## Input
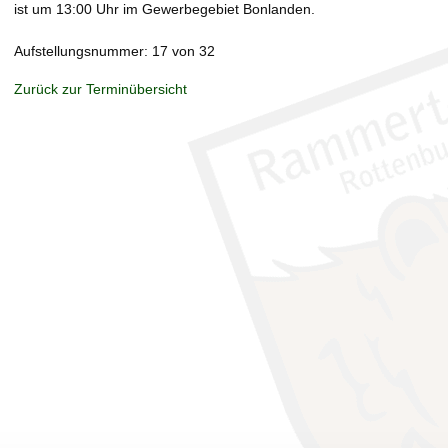
ist um 13:00 Uhr im Gewerbegebiet Bonlanden.
Aufstellungsnummer: 17 von 32
Zurück zur Terminübersicht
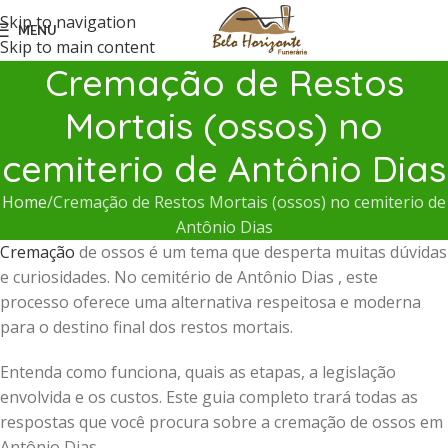
Skip to navigation
MENU
Skip to main content
Cremação de Restos
Mortais (ossos) no
cemiterio de Antônio Dias
Home
Cremação de Restos Mortais (ossos) no cemiterio de
Antônio Dias
Cremação
de ossos é um tema que desperta muitas dúvidas
e curiosidades. No cemitério de Antônio Dias , este
processo oferece uma alternativa respeitosa e moderna
para o destino final dos restos mortais.
Entenda como funciona, quais as etapas, a legislação
envolvida e os custos. Este guia completo trará todas as
respostas que você procura sobre a cremação de ossos em
Antônio Dias .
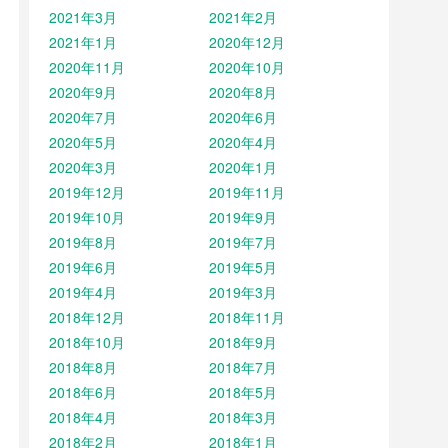
2021年3月
2021年2月
2021年1月
2020年12月
2020年11月
2020年10月
2020年9月
2020年8月
2020年7月
2020年6月
2020年5月
2020年4月
2020年3月
2020年1月
2019年12月
2019年11月
2019年10月
2019年9月
2019年8月
2019年7月
2019年6月
2019年5月
2019年4月
2019年3月
2018年12月
2018年11月
2018年10月
2018年9月
2018年8月
2018年7月
2018年6月
2018年5月
2018年4月
2018年3月
2018年2月
2018年1月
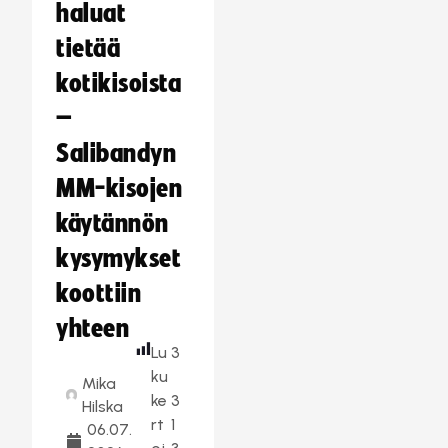
haluat
tietää
kotikisoista
–
Salibandyn
MM-kisojen
käytännön
kysymykset
koottiin
yhteen
Lu
3
ku
Mika
ke
3
Hilska
rt
1
06.07.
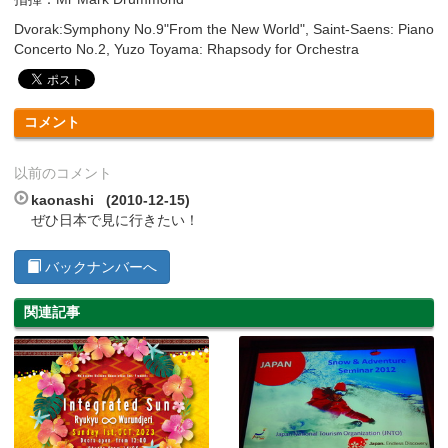
Dvorak:Symphony No.9"From the New World", Saint-Saens: Piano
Concerto No.2, Yuzo Toyama: Rhapsody for Orchestra
コメント
以前のコメント
kaonashi (2010-12-15)
ぜひ日本で見に行きたい！
バックナンバーへ
関連記事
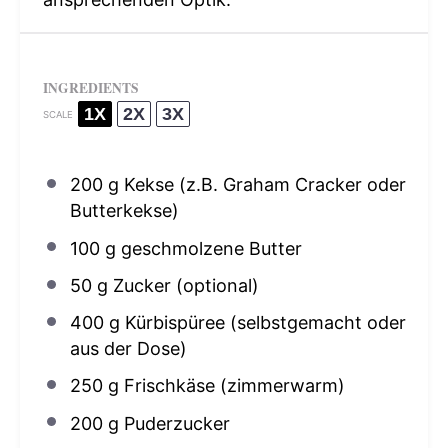
INGREDIENTS
1X
2X
3X
SCALE
200 g
Kekse (z.B. Graham Cracker oder
Butterkekse)
100 g
geschmolzene Butter
50 g
Zucker (optional)
400 g
Kürbispüree (selbstgemacht oder
aus der Dose)
250 g
Frischkäse (zimmerwarm)
200 g
Puderzucker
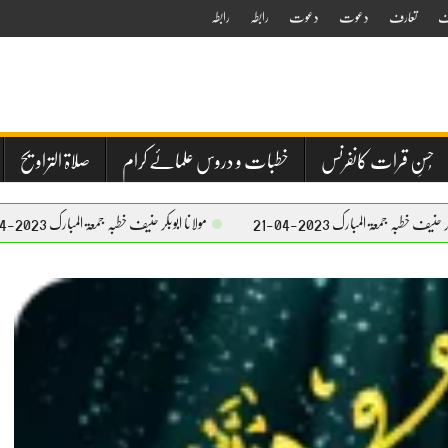
ف
تعارف
دعوت
دعوت
رابطہ
رابطہ
حُسنِ قرات کانفرنس
خطبات و دروس علمائے کرام
صلاۃ التراویح
2-04-21
مولانا ابوبکر حنیف خطبہ جمعۃ المبارک 2023-04-21
مولان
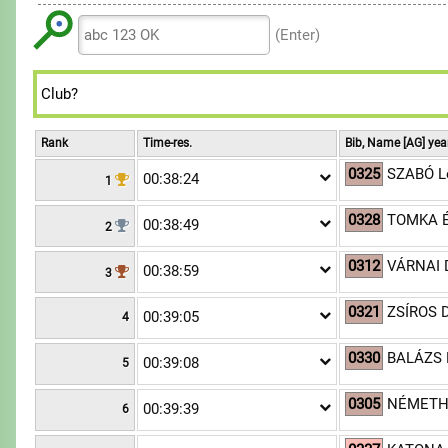
6
6
9
8
8
7
7
(Enter)
9
9
8
8
9
9
Rank
Time-res.
Bib, Name [AG] yea
0325
SZABÓ L
00:38:24
1
0328
TOMKA É
00:38:49
2
0312
VÁRNAI 
00:38:59
3
0321
ZSÍROS D
00:39:05
4
0330
BALÁZS 
00:39:08
5
0305
NÉMETH 
00:39:39
6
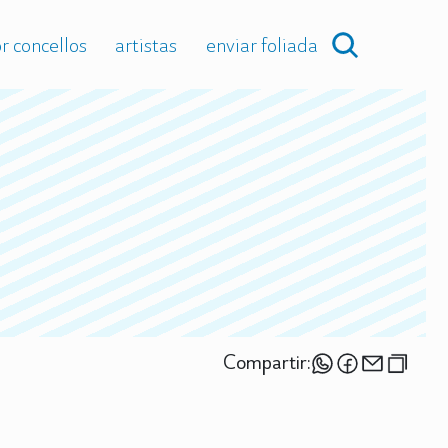
r concellos
artistas
enviar foliada
Compartir:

## Work order
Reproduce every record word for word. The copy must contain no pictures.

## Answer for the task
ist um 13:00 Uhr im Gewerbegebiet Bonlanden.
Aufstellungsnummer: 17 von 32
Zurück zur Terminübersicht
Skip to navigation
MENU
Skip to main content
Cremação de Restos
Mortais (ossos) no
cemiterio de Antônio Dias
Home
Cremação de Restos Mortais (ossos) no cemiterio de
Antônio Dias
Cremação
de ossos é um tema que desperta muitas dúvidas
e curiosidades. No cemitério de Antônio Dias , este
processo oferece uma alternativa respeitosa e moderna
para o destino final dos restos mortais.
Entenda como funciona, quais as etapas, a legislação
envolvida e os custos. Este guia completo trará todas as
respostas que você procura sobre a cremação de ossos em
Antônio Dias .
2021年3月
2021年2月
2021年1月
2020年12月
2020年11月
2020年10月
2020年9月
2020年8月
2020年7月
2020年6月
2020年5月
2020年4月
2020年3月
2020年1月
2019年12月
2019年11月
2019年10月
2019年9月
2019年8月
2019年7月
2019年6月
2019年5月
2019年4月
2019年3月
2018年12月
2018年11月
2018年10月
2018年9月
2018年8月
2018年7月
2018年6月
2018年5月
2018年4月
2018年3月
2018年2月
2018年1月
haluat
tietää
kotikisoista
–
Salibandyn
MM-kisojen
käytännön
kysymykset
koottiin
yhteen
Lu
3
ku
Mika
ke
3
Hilska
rt
1
06.07.
Dvorak:Symphony No.9"From the New World", Saint-Saens: Piano
Concerto No.2, Yuzo Toyama: Rhapsody for Orchestra
コメント
以前のコメント
kaonashi (2010-12-15)
ぜひ日本で見に行きたい！
バックナンバーへ
関連記事
INGREDIENTS
1X
2X
3X
SCALE
200 g
Kekse (z.B. Graham Cracker oder
Butterkekse)
100 g
geschmolzene Butter
50 g
Zucker (optional)
400 g
Kürbispüree (selbstgemacht oder
aus der Dose)
250 g
Frischkäse (zimmerwarm)
200 g
Puderzucker
ف
تعارف
دعوت
دعوت
رابطہ
رابطہ
حُسنِ قرات کانفرنس
خطبات و دروس علمائے کرام
صلاۃ التراویح
2-04-21
مولانا ابوبکر حنیف خطبہ جمعۃ المبارک 2023-04-21
مولان
6
6
9
8
8
7
7
(Enter)
9
9
8
8
9
9
Rank
Time-res.
Bib, Name [AG] yea
0325
SZABÓ L
00:38:24
1
0328
TOMKA É
00:38:49
2
0312
VÁRNAI 
00:38:59
3
0321
ZSÍROS D
00:39:05
4
0330
BALÁZS 
00:39:08
5
0305
NÉMETH 
00:39:39
6
r concellos
artistas
enviar foliada
Compartir:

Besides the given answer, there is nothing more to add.